6. Start with high-interest or new credit accounts first

Minimize the interest you have to pay to credit accounts by focusing on those with the highest interest. You will also want to prioritize by age of account. Older credit accounts have high value. When you increase average length of credit, you’re helping your score. As you pay off high-interest accounts as well as newer credit accounts, you are smartly tackling the credit you’re working with and that will be reflected in your final credit score.

7. Do you need a low-interest loan?

If there’s no possible way for you to tackle high-interest credit accounts, you may wish to ask for a low-interest payday loan. Ideally, the payday loan would be one lump sum to cover all credit accounts and pay everything off.

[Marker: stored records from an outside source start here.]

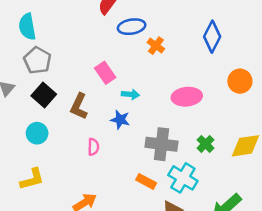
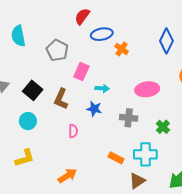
gray pentagon: (37, 60) -> (57, 50), moved
pink rectangle: (105, 73) -> (81, 72), turned 60
gray cross: (161, 144) -> (129, 118), moved, size x0.7
cyan cross: (183, 178) -> (145, 154), turned -30

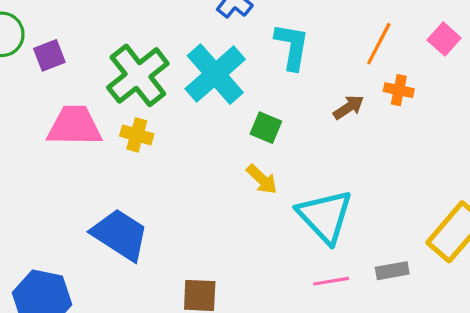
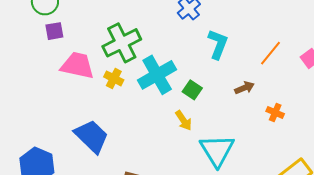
purple square: (49, 55) -> (54, 31), moved
cyan cross: (215, 74) -> (157, 75), moved
orange cross: (399, 90) -> (275, 113), moved

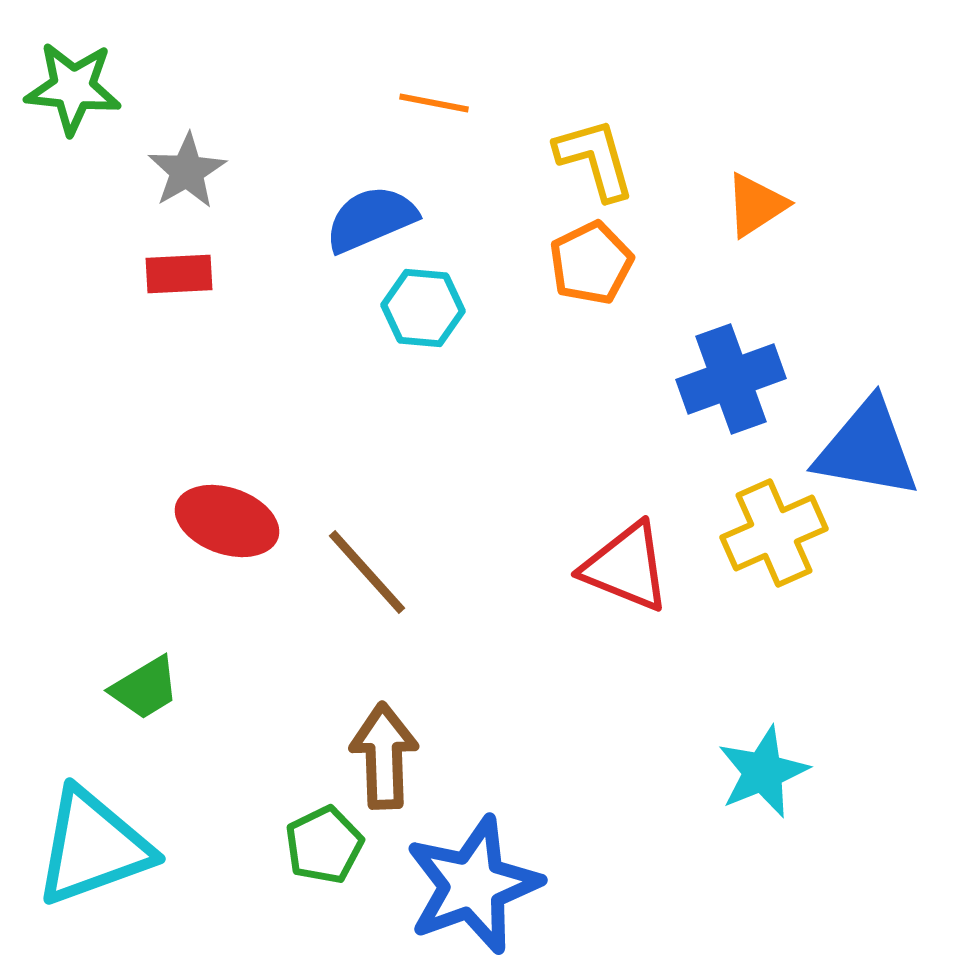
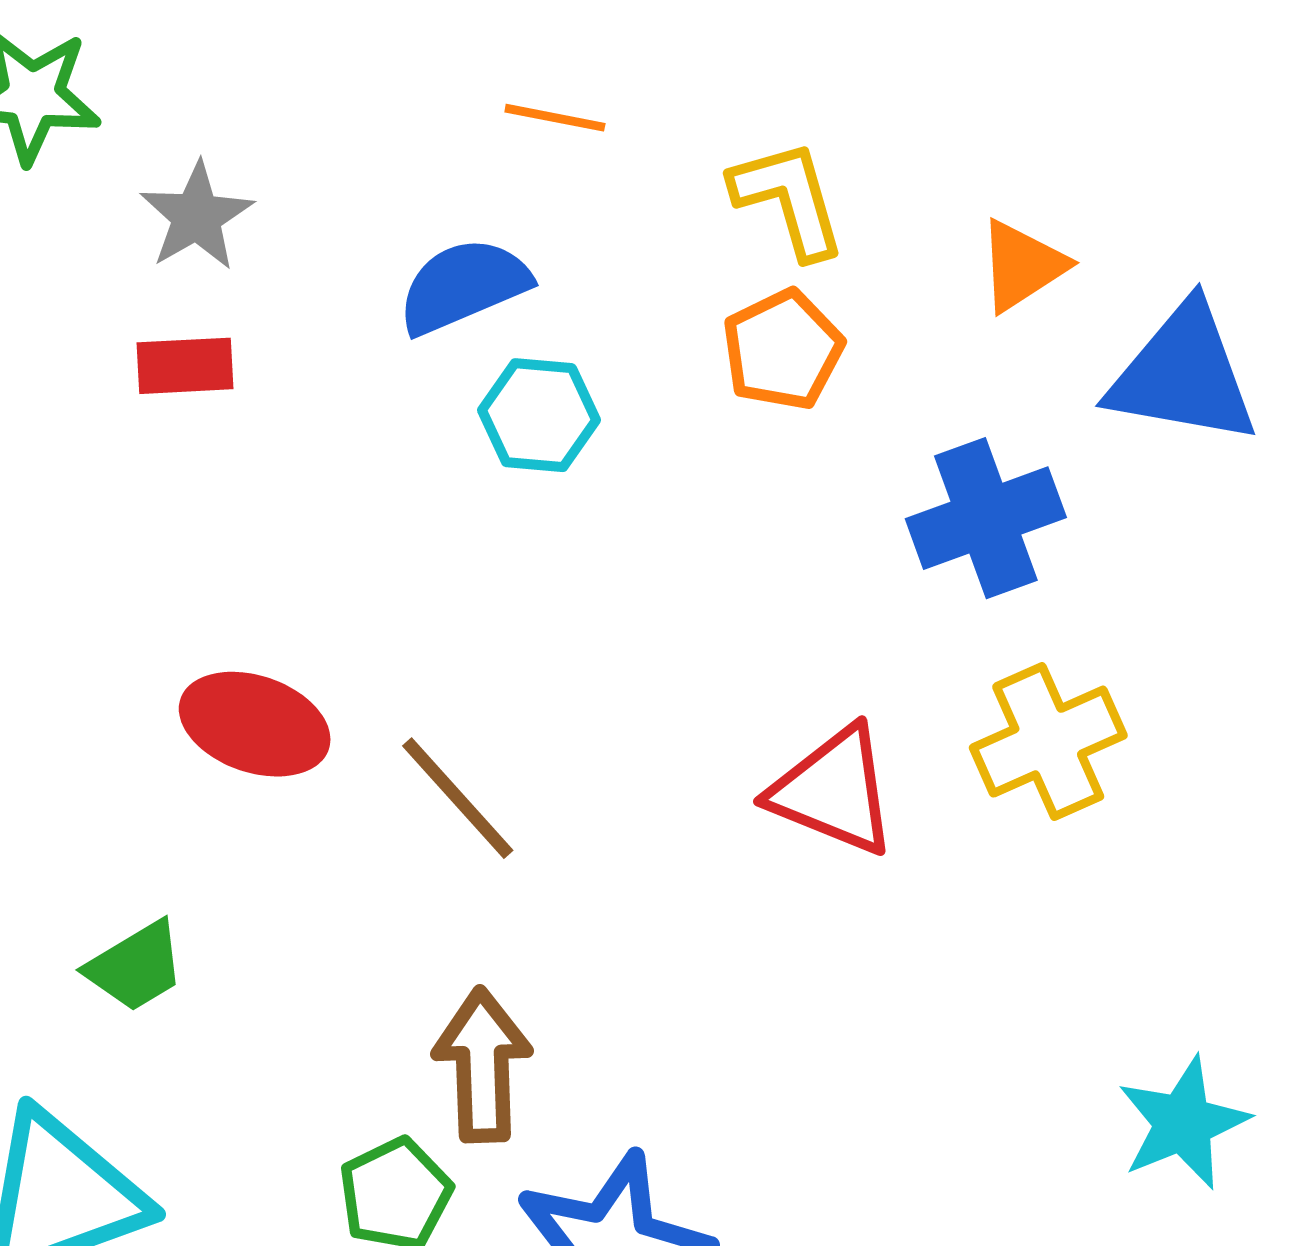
blue triangle: (867, 449) -> (1183, 374), moved
cyan star: (763, 772) -> (1183, 1123), moved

Although this would leave you with the same amount of debt, the interest rate will be lower and it’s much more manageable paying off a single account, instead of spreading around your money to multiple accounts with no hope of paying it off fully.

8. Should you jump onto your spouse’s credit?

If your spouse has a credit card with a great payment history and little to no balance, if you’re added as an authorized user, you instantly benefit from that card’s payment history and any available credit. This doesn’t solve anything from a financial perspective but in terms of fixing a bad credit score, it’s another sound strategy that can help give you a boost to where you’ll hopefully eventually end up arriving on your own.

9. Do not shut down your older credit cards

The age of your credit history has an impact on your credit. When you close down an old credit card, you lose that legitimacy and believe it or not, even if it’s fully paid off, it will affect your number. Hang onto your older credit cards and if you have to get rid of anything, get rid of your newer cards first.

10. Be patient

All of this effort to fix bad credit isn’t going to instantly produce a result. Unfortunately, it will take months and even years to fix bad credit. That doesn’t mean you shouldn’t, of course. Stay focused, committed, and patient. By following your payment plan and being smart about investing your paycheque, you can slowly get yourself up to zero. Remember, plenty of people have gotten themselves into $1,000s worth of debt and have paid it off. If you’re determined, you can too.